El presente viene a ser el tercer libro de relatos del joven autor mexicano -nació en la ciudad de México el 15 de Noviembre de 1940-, y es grato advertir que confirma las dotes que ya se advierten en los anteriores. Sus otros dos libros, Hacia el fin del mundo y Alegorías, bastaron para probar su categoría como narrador; también se trataba de relatos breves, realmente cuentos. Ahora, con La lluvia no mata las flores, Avilés Fabila, aborda realmente un sólo tema que desarrolla en sus diversos aspectos: la corrupción del amor, es decir, el fracaso de la pareja, la frustración del apetito sexual por diversas causas sin dejar de considerar, entre éstas, el afán intelectualoide y de evasión.
Son nueve cuentos, con el mismo epígrafe tomado de Lafontaine: "¡El amor! ¡Temible y extraño dueño! ¡Dichoso quien ni de oídas, ni por propia experiencia le conoció!" Las bebidas en las cantinas donde nunca se pone el sol, principalmente el bloody mary que además de emborrachar alimenta, o el vodka tonic que es también best-seller en sitios de lujo, constituyen el impulso motor de los jóvenes que aspiran a casarse con alguna chica rica, aunque no se llame Martha, con hache intermedia, o no se niegan a participar en alguna fiesta de homosexuales, con hache inicial.
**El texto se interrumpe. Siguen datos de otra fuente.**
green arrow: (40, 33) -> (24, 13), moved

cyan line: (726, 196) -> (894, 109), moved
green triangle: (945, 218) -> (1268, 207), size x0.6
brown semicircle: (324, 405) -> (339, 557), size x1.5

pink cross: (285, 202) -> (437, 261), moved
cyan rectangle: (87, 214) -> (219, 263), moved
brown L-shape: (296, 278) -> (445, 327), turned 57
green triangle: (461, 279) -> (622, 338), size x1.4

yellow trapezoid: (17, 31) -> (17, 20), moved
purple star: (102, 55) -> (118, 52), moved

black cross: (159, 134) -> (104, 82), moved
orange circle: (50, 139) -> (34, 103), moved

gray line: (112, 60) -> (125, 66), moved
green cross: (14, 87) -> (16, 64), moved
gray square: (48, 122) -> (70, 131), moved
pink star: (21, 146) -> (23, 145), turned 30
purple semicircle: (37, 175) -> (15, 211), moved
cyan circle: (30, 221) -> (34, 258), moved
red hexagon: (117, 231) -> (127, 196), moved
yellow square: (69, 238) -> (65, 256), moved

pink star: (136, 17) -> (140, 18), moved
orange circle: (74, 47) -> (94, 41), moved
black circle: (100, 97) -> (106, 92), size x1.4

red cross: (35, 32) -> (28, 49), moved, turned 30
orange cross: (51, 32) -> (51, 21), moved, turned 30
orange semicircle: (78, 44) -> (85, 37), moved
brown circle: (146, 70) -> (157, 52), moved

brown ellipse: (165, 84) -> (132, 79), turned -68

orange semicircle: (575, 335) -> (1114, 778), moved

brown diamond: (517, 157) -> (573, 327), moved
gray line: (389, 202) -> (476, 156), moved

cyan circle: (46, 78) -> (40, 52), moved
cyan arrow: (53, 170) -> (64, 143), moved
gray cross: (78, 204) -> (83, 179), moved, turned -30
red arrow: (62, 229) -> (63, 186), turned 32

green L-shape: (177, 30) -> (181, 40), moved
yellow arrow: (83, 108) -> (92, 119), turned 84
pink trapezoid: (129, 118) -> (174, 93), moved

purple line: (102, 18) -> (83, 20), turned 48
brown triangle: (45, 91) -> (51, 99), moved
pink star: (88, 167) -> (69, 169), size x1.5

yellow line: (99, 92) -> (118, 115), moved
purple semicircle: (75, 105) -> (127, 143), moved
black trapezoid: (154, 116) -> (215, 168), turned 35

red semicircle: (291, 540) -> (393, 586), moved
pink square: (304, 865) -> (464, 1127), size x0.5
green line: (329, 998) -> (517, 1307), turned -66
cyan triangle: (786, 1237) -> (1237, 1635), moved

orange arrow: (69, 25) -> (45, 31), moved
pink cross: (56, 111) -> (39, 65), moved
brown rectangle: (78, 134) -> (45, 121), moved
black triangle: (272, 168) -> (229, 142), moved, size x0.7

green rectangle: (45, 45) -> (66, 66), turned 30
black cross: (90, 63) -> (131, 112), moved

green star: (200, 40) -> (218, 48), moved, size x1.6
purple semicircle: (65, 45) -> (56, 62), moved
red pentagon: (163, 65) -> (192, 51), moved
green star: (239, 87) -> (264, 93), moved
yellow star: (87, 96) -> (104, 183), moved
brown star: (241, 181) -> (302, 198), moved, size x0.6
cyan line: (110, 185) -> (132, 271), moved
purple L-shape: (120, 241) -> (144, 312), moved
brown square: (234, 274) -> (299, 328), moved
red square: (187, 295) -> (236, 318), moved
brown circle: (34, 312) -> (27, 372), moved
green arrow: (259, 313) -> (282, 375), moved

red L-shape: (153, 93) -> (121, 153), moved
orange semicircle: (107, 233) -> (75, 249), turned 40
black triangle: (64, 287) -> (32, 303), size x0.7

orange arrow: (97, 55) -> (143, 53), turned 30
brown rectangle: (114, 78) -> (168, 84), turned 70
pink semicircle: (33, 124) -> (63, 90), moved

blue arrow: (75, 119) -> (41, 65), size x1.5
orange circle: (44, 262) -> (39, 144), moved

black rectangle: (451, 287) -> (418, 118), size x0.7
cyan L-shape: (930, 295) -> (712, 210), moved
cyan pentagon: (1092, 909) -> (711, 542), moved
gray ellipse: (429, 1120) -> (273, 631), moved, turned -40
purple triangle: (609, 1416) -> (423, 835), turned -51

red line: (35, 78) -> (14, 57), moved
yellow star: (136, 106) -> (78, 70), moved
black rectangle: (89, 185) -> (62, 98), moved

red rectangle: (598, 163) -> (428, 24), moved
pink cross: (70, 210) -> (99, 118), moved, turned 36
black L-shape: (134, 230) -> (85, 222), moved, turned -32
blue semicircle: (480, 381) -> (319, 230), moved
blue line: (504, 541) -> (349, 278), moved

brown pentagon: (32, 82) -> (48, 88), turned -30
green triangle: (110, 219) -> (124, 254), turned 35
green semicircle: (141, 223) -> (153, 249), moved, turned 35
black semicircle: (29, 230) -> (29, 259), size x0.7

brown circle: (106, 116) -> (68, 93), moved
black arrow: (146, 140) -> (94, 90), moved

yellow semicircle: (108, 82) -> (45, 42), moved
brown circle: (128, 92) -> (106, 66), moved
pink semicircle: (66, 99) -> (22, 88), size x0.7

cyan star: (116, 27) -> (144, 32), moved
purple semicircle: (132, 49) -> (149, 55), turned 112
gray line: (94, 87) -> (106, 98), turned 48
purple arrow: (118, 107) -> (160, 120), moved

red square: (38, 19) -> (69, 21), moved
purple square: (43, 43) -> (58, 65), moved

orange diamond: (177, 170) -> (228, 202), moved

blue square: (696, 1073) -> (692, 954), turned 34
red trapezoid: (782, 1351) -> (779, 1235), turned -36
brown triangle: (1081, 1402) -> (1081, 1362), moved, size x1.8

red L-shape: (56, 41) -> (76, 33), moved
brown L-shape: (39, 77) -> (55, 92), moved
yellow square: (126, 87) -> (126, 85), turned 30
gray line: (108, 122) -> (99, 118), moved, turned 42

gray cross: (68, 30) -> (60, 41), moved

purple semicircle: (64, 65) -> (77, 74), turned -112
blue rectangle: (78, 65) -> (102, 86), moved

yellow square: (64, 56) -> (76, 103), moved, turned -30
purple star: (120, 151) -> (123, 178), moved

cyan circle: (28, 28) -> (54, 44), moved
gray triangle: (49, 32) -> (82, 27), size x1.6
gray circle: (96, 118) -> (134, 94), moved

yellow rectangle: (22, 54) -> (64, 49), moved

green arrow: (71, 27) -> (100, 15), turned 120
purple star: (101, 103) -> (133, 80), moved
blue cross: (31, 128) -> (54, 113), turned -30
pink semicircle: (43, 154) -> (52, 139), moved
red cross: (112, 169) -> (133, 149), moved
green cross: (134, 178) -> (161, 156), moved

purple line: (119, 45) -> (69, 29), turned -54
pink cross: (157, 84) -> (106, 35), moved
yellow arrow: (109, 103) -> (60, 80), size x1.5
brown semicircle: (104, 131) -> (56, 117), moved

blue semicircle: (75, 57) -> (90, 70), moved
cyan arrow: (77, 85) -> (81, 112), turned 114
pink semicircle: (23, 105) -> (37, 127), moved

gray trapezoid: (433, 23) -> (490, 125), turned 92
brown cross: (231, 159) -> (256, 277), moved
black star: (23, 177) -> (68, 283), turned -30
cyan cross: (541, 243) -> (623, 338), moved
El relato que da el título al libro, el segundo, quizá sea uno de los mejor logrados y en realidad se afirma en aquella línea que se anuncia por el editor como el tema infinito en múltiples variaciones: Jorge fracasa con la joven que sube al mismo camión en que él viaja, y a la que cede su asiento con la idea de trabar amistad, y a la que se lleva al fin el otro que quedó sentado junto a ella. Es una de las sorpresas o de los milagros en este tipo de antihéroe que va creando en sus diversas transfiguraciones el cuentista Avilés Fabila, casi siempre con una constante: la l1uvia, que transforma a la ciudad y es una especie de tercer personaje en discordia, o el teléfono con el que suele hacerse bromas pesadas como la de Alicia y Joaquín.
Avilés Fabila parece prepararse para la narración larga y sostenida, de mayor aparato y más poderosa creación, que es la novela. Así, tras este volumen de relatos breves prepara su segunda novela, cuyo titulo ya anticipa: El gran solitario de palacio, que es de esperarse constituirá la ratificación de sus buenas disposiciones ensayadas en Los juegos.
La lluvia no mata las flores.- René Avilés Fabila.- Serie Nueva Narrativa Hispánica.- Editorial Joaquín Mortiz.- México, 1970.
* Aparecido en la Revista TIEMPO, 25 ENERO 1971.